Sadly, there will be little if any notice in this country of two equally ferocious World War II battles that had just begun 70 years ago this week in Italy and, like D-Day six months later, riveted the world’s attention.
But two dozen history-minded tourists from Marietta did what they could to rectify that oversight in the course of a two-week vacation trip last fall that also included happier destinations like Rome and Florence (more on them later). Our trip began at Salerno where Allied troops first landed in September 1943, and retraced their invasion route northward toward Rome.
We had it a lot easier than they did, traveling by Mercedes motor coach. They made the trip by foot, slogging their way through the freezing rain and mud up the mountain-choked spine of Italy during the winter of 1943-44.
The Germans held the high ground, with their main line stretching clear across the peninsula and anchored on Monte Cassino. The steep mountain afforded a panoramic view of a river valley below that Allied troops had to traverse and was the strongest defensive position in Nazi-held Europe. Every inch of the valley could be swept by German artillery and also was heavily mined.
To approach Cassino, U.S. troops first had to capture the nearby town of St. Pietro, which commanded the strategic Mignano Gap. The town was obliterated in the fighting that December and was rebuilt at the base of the mountain after the war. The overgrown ruins of the original hug the hillside and are haunting to wander through. The only sounds are those made by the breezes whistling through the vines where thousands once lived.
A month later, Jan. 17, 1944, the assault began on Cassino itself and was easily repulsed. The Allies also launched an amphibious left hook further up the Italian peninsula at Anzio on Jan. 22. It stalled as well. Cassino withstood successive attacks in the next four months by U.S. troops, British troops, French-Moroccans, New Zealanders, Canadians, South Africans and Nepalese Gurkhas.
Atop Cassino was the sprawling, 900-year-old Benedictine Abbey of Monte Cassino. The German commander prohibited his troops from occupying the abbey or using it as an observation post. Allied commanders, frustrated by their inability to batter their way past, contrived to claim German troops had been spotted in the abbey — and then used that as a pretext to bomb it. The 30-minute attack left the ancient complex a pile of rubble and the Germans were then quick to fortify it.
The mountaintop was finally captured that May by Polish troops while U.S. troops broke out at Anzio.
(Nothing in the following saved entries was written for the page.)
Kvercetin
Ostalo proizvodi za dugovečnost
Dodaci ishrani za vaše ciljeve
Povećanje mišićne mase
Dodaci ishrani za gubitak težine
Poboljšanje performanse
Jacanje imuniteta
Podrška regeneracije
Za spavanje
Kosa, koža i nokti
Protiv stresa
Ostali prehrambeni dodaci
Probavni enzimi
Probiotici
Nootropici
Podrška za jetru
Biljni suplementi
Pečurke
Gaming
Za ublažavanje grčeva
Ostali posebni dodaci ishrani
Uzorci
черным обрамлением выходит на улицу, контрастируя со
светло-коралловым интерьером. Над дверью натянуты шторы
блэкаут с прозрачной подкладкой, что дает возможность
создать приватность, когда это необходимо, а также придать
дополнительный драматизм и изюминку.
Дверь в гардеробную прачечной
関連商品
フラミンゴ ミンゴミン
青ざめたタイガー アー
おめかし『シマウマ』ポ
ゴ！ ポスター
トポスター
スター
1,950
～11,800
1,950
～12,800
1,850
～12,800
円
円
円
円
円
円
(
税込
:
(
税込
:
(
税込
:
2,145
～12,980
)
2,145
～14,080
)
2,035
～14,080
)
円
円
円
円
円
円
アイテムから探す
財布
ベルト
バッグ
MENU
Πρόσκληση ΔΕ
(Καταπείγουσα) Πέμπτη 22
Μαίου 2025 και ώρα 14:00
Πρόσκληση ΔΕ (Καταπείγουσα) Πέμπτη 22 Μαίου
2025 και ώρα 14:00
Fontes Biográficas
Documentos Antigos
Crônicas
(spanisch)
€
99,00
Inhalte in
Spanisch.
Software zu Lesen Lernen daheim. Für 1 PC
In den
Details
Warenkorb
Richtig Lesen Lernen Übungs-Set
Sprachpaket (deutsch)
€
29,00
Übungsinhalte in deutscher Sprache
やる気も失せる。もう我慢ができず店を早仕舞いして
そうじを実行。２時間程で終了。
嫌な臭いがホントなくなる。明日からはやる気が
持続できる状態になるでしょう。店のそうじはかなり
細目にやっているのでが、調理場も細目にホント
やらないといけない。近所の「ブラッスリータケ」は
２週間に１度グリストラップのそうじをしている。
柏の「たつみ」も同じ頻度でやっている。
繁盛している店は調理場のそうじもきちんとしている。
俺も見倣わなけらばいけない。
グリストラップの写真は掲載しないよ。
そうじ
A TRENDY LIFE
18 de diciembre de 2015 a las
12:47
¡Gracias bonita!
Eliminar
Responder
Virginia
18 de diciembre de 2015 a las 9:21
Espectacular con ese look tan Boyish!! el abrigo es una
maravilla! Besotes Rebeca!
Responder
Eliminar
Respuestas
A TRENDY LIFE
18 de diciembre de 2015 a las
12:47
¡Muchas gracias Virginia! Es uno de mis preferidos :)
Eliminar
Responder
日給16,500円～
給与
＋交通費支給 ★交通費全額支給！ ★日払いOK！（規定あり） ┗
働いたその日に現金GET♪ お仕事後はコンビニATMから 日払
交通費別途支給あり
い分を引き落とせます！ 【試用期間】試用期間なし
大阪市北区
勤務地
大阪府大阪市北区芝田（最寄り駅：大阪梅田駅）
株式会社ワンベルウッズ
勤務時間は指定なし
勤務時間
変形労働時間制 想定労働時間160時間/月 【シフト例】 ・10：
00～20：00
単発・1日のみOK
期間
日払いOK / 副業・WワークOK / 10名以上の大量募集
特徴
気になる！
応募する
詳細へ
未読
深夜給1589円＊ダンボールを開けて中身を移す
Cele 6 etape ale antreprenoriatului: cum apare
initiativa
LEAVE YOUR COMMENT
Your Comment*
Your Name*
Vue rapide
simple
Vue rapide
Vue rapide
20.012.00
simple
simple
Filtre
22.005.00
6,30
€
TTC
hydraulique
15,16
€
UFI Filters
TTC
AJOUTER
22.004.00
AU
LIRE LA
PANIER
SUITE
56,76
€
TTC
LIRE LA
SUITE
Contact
Rome fell just weeks later on June 4 — a victory quickly overshadowed two days later by the news from Normandy.
Unfortunately, Anzio and the battle for Monte Cassino seem to have fallen into a collective “memory hole.” Few here seem to know, or care, that 60,000 Allied troops and 50,000 Germans were killed in Italy during that war (along with 153,000 Italian civilians and thousands more Italian troops, many of whom by mid-1944 were fighting for the Allies).
We visited U.S., British Commonwealth, and German military cemeteries in the course of our trip and typically had them to ourselves, unlike those we visited a year earlier on a similarly-themed trip to D-Day and Battle of the Bulge sites (and which we plan to revisit again this July).
The exception on this trip, in terms of visitation, was the Polish Military Cemetery in the shadow of the now-rebuilt Monte Cassino Abbey. A commemorative Mass was being led by a Polish priest, including the singing of several somber hymns by the hundred or more Poles in attendance. I found it quite moving.
A few days later, we visited the U.S. Military Cemetery in Anzio, fully prepared to find the gates locked. Our trip coincided with this fall’s government shutdown, you see. And we were right. They were locked.
But as we exited our tour bus to peer through the fence a few of us noticed a young couple parked by the gates.
“Are you Americans?” the driver asked out his window.
Assured that we were, he told us to “hang on” as he made a call on his cellphone.
The next thing we knew he was unlocking the gate, adding, “You didn’t see me do this.”
We saw it — and we appreciated it.
And even more, we appreciated the sacrifices and bravery of those who fought their way up the Italian “boot” in 1944 and “45 and did more than their part to unshackle Europe from Hitler.
Joe Kirby is Editorial Page editor of the Marietta Daily Journal and author of “The Lockheed Plant” and three other books on Cobb history.